I spoke in parliament yesterday about Brendon Morrison, an ACT Labor stalwart who passed away recently.
Brendon Morrison, Members' Statements, 24 February 2014

I rise to pay tribute to Brendon Morrison, a life member of the ACT Labor Party, who unexpectedly passed away last week. Brendon was a regular fixture at so many of our community events. He was an amputee and somebody whose presence was immediately apparent. I remember chatting away to Brendon with my son Sebastian there, and Brendon very happily talking with Sebastian about what it was like to be an amputee. I remember standing by the stone that sits out the front of the building commemorating the founding in 1913 of Canberra, and Brendon there talking about his long links to the region.
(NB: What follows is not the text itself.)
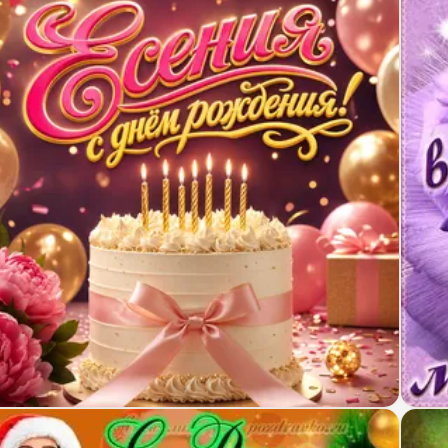
крытка с Днем Рождения Есении с праздничным то
Откр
Brendon was an active member of the Weston Creek sub branch and had been a member of the Labor Party for 20 years. He supported candidates in ACT and federal elections and was involved with a number of unions including the CPSU and the Plumbers Union in the ACT.

He was involved with children's groups and the Rural Fire Brigade and had argued for greater support for ACT amputees from government. He heckled with great wit and was somebody whose sense of warmth was palpable to all of us around him. I pass on my condolences to his wife, Diane Jackson, and other family and friends. There will be a mass for him this week, which I am sure will be well attended.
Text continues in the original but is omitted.